▸ Work instruction: Return the records as they stand. No picture is to be included.

Stored records
****************
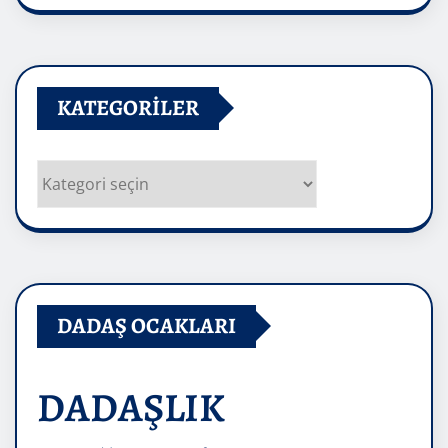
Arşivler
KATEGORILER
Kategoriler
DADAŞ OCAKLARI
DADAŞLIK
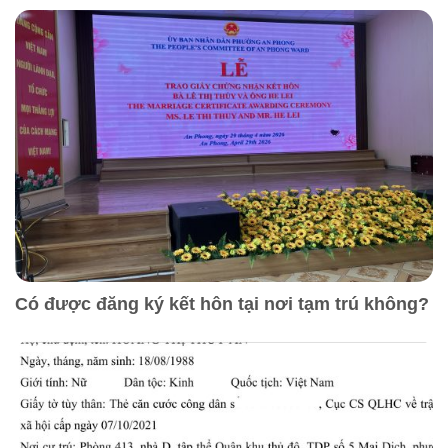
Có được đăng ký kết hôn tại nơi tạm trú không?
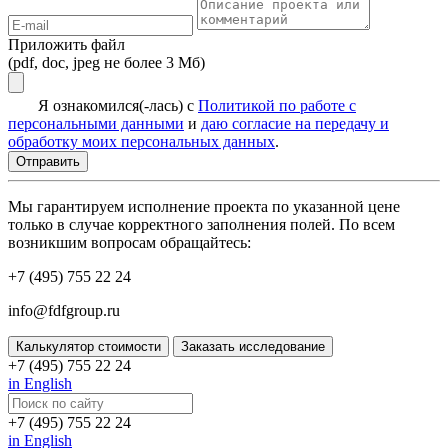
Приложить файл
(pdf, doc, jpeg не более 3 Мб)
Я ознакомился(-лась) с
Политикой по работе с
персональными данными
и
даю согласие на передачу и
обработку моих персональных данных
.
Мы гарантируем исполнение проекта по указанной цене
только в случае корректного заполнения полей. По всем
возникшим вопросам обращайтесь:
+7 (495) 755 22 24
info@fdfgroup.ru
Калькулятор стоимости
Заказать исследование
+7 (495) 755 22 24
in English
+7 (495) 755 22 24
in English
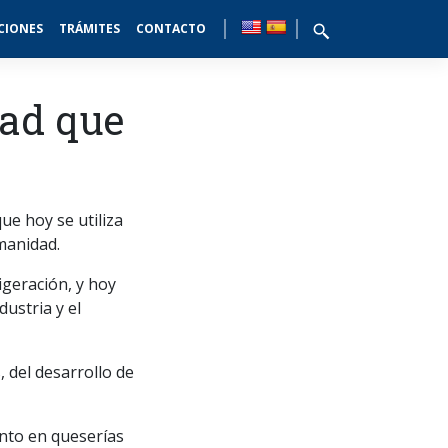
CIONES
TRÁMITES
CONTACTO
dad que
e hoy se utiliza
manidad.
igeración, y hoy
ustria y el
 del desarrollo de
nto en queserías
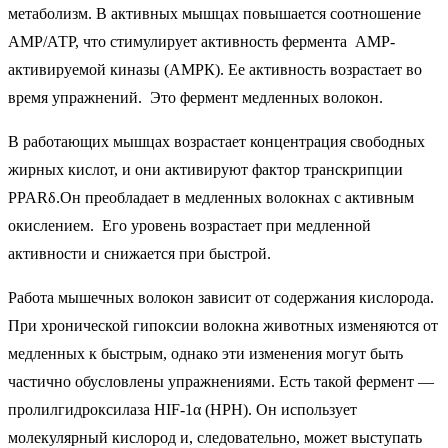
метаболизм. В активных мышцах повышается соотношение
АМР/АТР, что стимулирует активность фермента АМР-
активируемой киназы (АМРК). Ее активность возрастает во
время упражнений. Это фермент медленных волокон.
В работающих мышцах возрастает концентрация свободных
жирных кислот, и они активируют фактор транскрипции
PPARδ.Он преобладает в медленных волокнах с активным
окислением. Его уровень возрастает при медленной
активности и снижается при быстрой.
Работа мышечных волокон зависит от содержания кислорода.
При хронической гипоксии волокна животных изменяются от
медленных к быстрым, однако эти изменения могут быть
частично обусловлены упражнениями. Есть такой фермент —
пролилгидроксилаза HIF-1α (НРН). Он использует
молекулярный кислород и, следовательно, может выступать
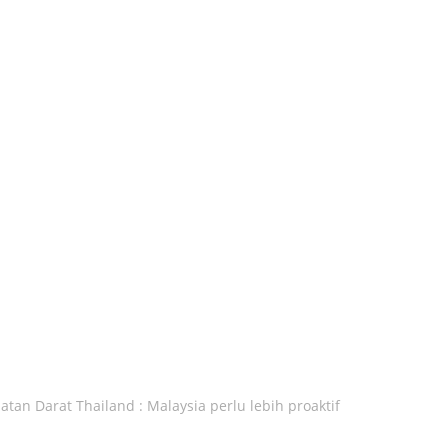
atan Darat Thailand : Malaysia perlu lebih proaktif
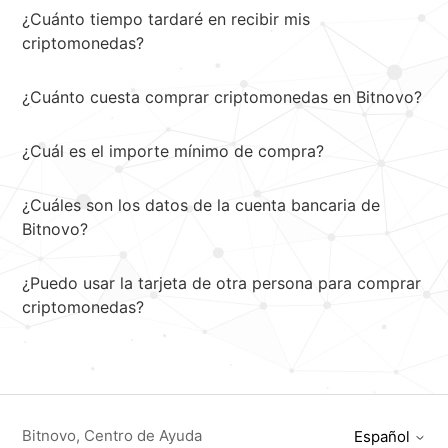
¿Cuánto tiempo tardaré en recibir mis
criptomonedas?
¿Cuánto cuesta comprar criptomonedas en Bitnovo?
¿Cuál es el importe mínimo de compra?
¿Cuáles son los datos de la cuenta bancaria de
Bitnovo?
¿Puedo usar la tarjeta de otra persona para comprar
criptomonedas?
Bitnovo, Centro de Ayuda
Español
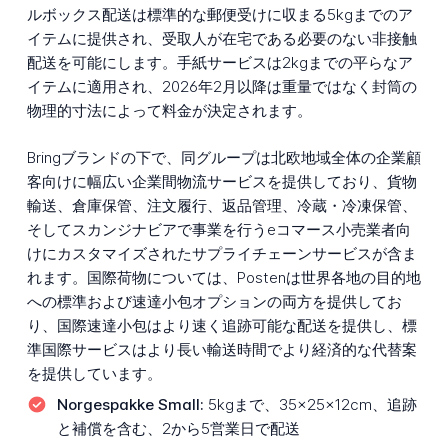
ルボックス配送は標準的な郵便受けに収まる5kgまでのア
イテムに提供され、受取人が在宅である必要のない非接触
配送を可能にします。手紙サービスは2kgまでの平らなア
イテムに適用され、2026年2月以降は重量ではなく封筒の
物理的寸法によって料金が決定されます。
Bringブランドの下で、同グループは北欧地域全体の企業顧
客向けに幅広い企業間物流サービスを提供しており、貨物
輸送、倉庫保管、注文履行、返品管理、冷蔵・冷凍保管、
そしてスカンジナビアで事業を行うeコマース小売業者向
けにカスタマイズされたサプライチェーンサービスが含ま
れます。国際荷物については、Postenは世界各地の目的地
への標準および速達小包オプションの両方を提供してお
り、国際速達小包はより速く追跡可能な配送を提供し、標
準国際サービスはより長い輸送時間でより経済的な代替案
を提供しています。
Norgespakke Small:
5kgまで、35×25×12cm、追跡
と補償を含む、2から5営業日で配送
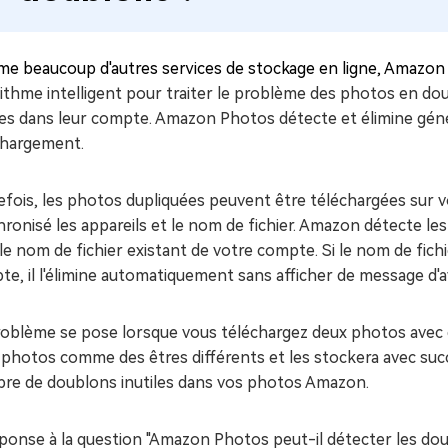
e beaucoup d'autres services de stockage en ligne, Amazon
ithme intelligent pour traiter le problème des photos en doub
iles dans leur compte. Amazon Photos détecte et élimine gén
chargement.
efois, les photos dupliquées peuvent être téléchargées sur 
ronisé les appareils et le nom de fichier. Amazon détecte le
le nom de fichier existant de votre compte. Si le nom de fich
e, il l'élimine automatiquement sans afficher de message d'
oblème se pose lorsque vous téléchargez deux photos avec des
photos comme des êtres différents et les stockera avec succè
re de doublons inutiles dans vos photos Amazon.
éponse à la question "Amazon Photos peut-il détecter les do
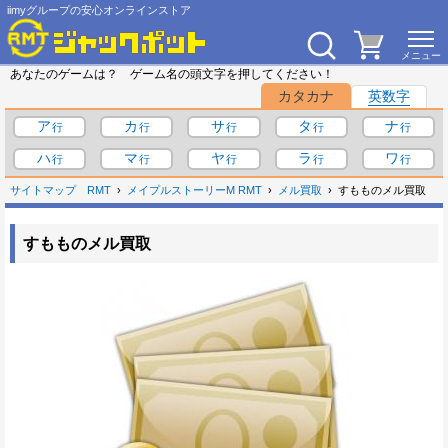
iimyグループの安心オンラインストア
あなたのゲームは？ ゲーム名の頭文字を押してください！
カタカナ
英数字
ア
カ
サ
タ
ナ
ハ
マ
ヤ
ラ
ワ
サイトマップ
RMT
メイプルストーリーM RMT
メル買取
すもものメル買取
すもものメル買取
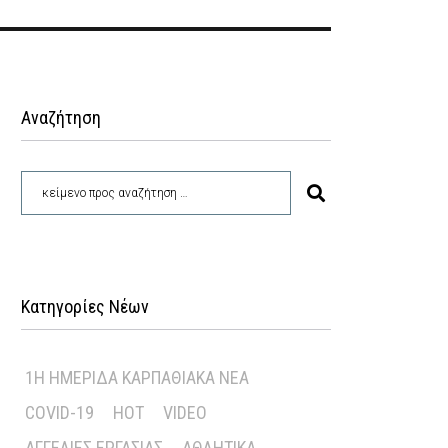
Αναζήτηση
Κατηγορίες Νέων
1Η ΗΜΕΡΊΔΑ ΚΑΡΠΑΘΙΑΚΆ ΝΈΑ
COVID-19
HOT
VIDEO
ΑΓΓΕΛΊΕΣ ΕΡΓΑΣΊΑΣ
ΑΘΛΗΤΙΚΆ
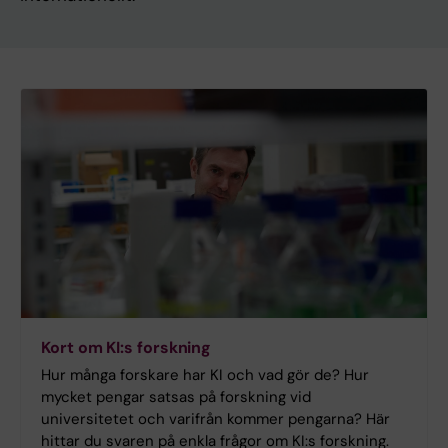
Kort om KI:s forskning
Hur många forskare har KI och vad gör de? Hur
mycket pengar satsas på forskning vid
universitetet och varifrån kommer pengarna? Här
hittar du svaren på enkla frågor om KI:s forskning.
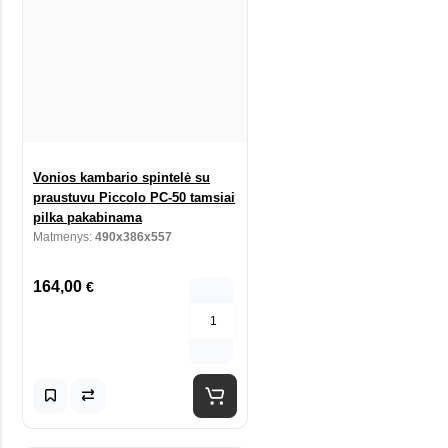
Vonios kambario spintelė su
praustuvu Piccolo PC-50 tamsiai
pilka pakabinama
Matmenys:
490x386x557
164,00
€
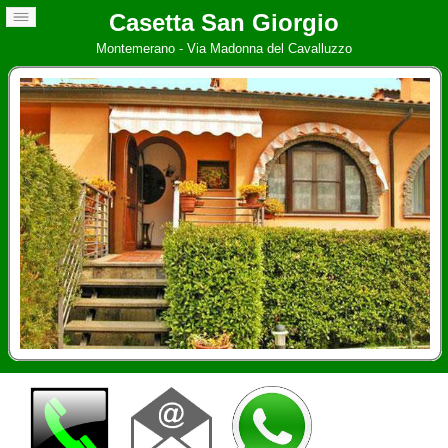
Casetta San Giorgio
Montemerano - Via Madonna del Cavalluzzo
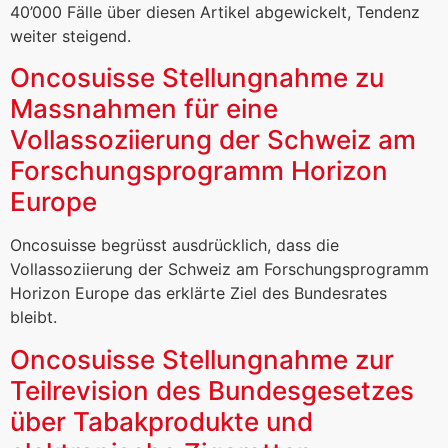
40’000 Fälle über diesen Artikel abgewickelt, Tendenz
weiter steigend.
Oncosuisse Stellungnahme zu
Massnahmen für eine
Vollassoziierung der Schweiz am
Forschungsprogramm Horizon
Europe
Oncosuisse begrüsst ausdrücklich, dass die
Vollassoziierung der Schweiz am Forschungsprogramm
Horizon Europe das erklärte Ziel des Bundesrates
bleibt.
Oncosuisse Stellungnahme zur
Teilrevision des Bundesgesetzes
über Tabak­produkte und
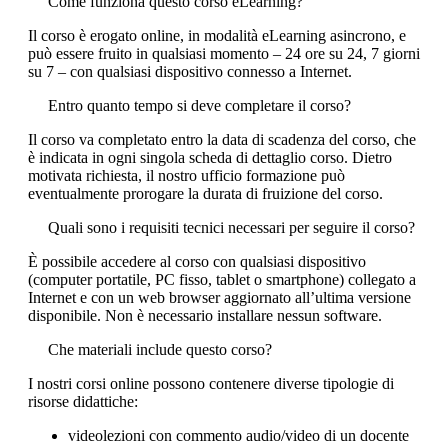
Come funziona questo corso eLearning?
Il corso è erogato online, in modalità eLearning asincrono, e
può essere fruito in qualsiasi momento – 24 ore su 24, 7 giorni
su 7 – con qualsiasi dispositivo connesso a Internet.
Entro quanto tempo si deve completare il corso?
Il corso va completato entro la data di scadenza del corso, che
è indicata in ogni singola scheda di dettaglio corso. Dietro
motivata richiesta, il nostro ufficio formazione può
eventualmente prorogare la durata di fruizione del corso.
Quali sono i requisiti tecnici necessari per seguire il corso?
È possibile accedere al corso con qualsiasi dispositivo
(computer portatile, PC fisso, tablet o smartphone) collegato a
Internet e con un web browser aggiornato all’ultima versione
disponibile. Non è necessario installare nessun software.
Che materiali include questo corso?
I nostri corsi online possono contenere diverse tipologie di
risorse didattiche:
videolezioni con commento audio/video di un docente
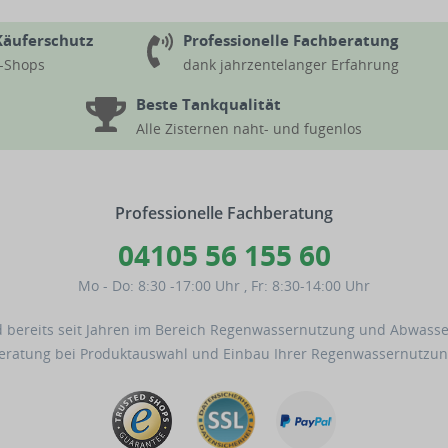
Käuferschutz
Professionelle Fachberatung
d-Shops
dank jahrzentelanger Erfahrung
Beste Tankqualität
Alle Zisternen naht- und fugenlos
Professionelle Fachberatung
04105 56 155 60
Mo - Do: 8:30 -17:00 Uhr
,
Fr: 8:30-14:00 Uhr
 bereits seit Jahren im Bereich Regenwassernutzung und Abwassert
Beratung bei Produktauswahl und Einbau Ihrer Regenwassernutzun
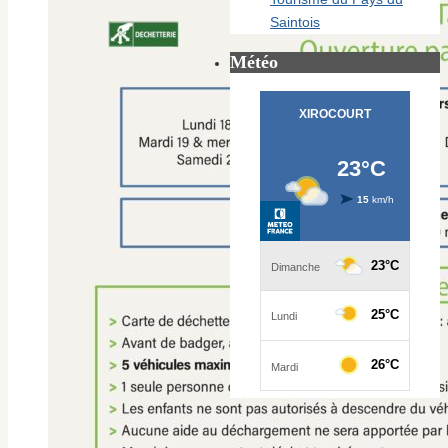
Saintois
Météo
****************
▸ Solution for this task:
Arşivler
KATEGORILER
Kategoriler
DADAŞ OCAKLARI
DADAŞLIK
Có được đăng ký kết hôn tại nơi tạm trú không?
Приложить файл
(pdf, doc, jpeg не более 3 Мб)
Я ознакомился(-лась) с
Политикой по работе с
персональными данными
и
даю согласие на передачу и
обработку моих персональных данных
.
Мы гарантируем исполнение проекта по указанной цене
только в случае корректного заполнения полей. По всем
возникшим вопросам обращайтесь:
+7 (495) 755 22 24
info@fdfgroup.ru
Калькулятор стоимости
Заказать исследование
+7 (495) 755 22 24
in English
+7 (495) 755 22 24
in English
CIONES
TRÁMITES
CONTACTO
dad que
e hoy se utiliza
manidad.
igeración, y hoy
ustria y el
 del desarrollo de
nto en queserías
метаболизм. В активных мышцах повышается соотношение
АМР/АТР, что стимулирует активность фермента АМР-
активируемой киназы (АМРК). Ее активность возрастает во
время упражнений. Это фермент медленных волокон.
В работающих мышцах возрастает концентрация свободных
жирных кислот, и они активируют фактор транскрипции
PPARδ.Он преобладает в медленных волокнах с активным
окислением. Его уровень возрастает при медленной
активности и снижается при быстрой.
Работа мышечных волокон зависит от содержания кислорода.
При хронической гипоксии волокна животных изменяются от
медленных к быстрым, однако эти изменения могут быть
частично обусловлены упражнениями. Есть такой фермент —
пролилгидроксилаза HIF-1α (НРН). Он использует
молекулярный кислород и, следовательно, может выступать
atan Darat Thailand : Malaysia perlu lebih proaktif
¿Cuánto tiempo tardaré en recibir mis
criptomonedas?
¿Cuánto cuesta comprar criptomonedas en Bitnovo?
¿Cuál es el importe mínimo de compra?
¿Cuáles son los datos de la cuenta bancaria de
Bitnovo?
¿Puedo usar la tarjeta de otra persona para comprar
criptomonedas?
Bitnovo, Centro de Ayuda
Español
ルボックス配送は標準的な郵便受けに収まる5kgまでのア
イテムに提供され、受取人が在宅である必要のない非接触
配送を可能にします。手紙サービスは2kgまでの平らなア
イテムに適用され、2026年2月以降は重量ではなく封筒の
物理的寸法によって料金が決定されます。
Bringブランドの下で、同グループは北欧地域全体の企業顧
客向けに幅広い企業間物流サービスを提供しており、貨物
輸送、倉庫保管、注文履行、返品管理、冷蔵・冷凍保管、
そしてスカンジナビアで事業を行うeコマース小売業者向
けにカスタマイズされたサプライチェーンサービスが含ま
れます。国際荷物については、Postenは世界各地の目的地
への標準および速達小包オプションの両方を提供してお
り、国際速達小包はより速く追跡可能な配送を提供し、標
準国際サービスはより長い輸送時間でより経済的な代替案
を提供しています。
Norgespakke Small:
5kgまで、35×25×12cm、追跡
と補償を含む、2から5営業日で配送
e beaucoup d'autres services de stockage en ligne, Amazon
ithme intelligent pour traiter le problème des photos en doub
iles dans leur compte. Amazon Photos détecte et élimine gén
chargement.
efois, les photos dupliquées peuvent être téléchargées sur 
ronisé les appareils et le nom de fichier. Amazon détecte le
le nom de fichier existant de votre compte. Si le nom de fich
e, il l'élimine automatiquement sans afficher de message d'
oblème se pose lorsque vous téléchargez deux photos avec des
photos comme des êtres différents et les stockera avec succè
re de doublons inutiles dans vos photos Amazon.
éponse à la question "Amazon Photos peut-il détecter les do
iimyグループの安心オンラインストア
あなたのゲームは？ ゲーム名の頭文字を押してください！
カタカナ
英数字
ア
カ
サ
タ
ナ
ハ
マ
ヤ
ラ
ワ
サイトマップ
RMT
メイプルストーリーM RMT
メル買取
すもものメル買取
すもものメル買取
Αναζήτηση
Κατηγορίες Νέων
1Η ΗΜΕΡΊΔΑ ΚΑΡΠΑΘΙΑΚΆ ΝΈΑ
COVID-19
HOT
VIDEO
ΑΓΓΕΛΊΕΣ ΕΡΓΑΣΊΑΣ
ΑΘΛΗΤΙΚΆ
Kort om KI:s forskning
Hur många forskare har KI och vad gör de? Hur
mycket pengar satsas på forskning vid
universitetet och varifrån kommer pengarna? Här
hittar du svaren på enkla frågor om KI:s forskning.
Vonios kambario spintelė su
praustuvu Piccolo PC-50 tamsiai
pilka pakabinama
Matmenys:
490x386x557
164,00
€
Casetta San Giorgio
Montemerano - Via Madonna del Cavalluzzo
40’000 Fälle über diesen Artikel abgewickelt, Tendenz
weiter steigend.
Oncosuisse Stellungnahme zu
Massnahmen für eine
Vollassoziierung der Schweiz am
Forschungsprogramm Horizon
Europe
Oncosuisse begrüsst ausdrücklich, dass die
Vollassoziierung der Schweiz am Forschungsprogramm
Horizon Europe das erklärte Ziel des Bundesrates
bleibt.
Oncosuisse Stellungnahme zur
Teilrevision des Bundesgesetzes
über Tabak­produkte und
Come funziona questo corso eLearning?
Il corso è erogato online, in modalità eLearning asincrono, e
può essere fruito in qualsiasi momento – 24 ore su 24, 7 giorni
su 7 – con qualsiasi dispositivo connesso a Internet.
Entro quanto tempo si deve completare il corso?
Il corso va completato entro la data di scadenza del corso, che
è indicata in ogni singola scheda di dettaglio corso. Dietro
motivata richiesta, il nostro ufficio formazione può
eventualmente prorogare la durata di fruizione del corso.
Quali sono i requisiti tecnici necessari per seguire il corso?
È possibile accedere al corso con qualsiasi dispositivo
(computer portatile, PC fisso, tablet o smartphone) collegato a
Internet e con un web browser aggiornato all’ultima versione
disponibile. Non è necessario installare nessun software.
Che materiali include questo corso?
I nostri corsi online possono contenere diverse tipologie di
risorse didattiche:
videolezioni con commento audio/video di un docente
Käuferschutz
Professionelle Fachberatung
d-Shops
dank jahrzentelanger Erfahrung
Beste Tankqualität
Alle Zisternen naht- und fugenlos
Professionelle Fachberatung
04105 56 155 60
Mo - Do: 8:30 -17:00 Uhr
,
Fr: 8:30-14:00 Uhr
 bereits seit Jahren im Bereich Regenwassernutzung und Abwassert
Beratung bei Produktauswahl und Einbau Ihrer Regenwassernutzun
Saintois
Météo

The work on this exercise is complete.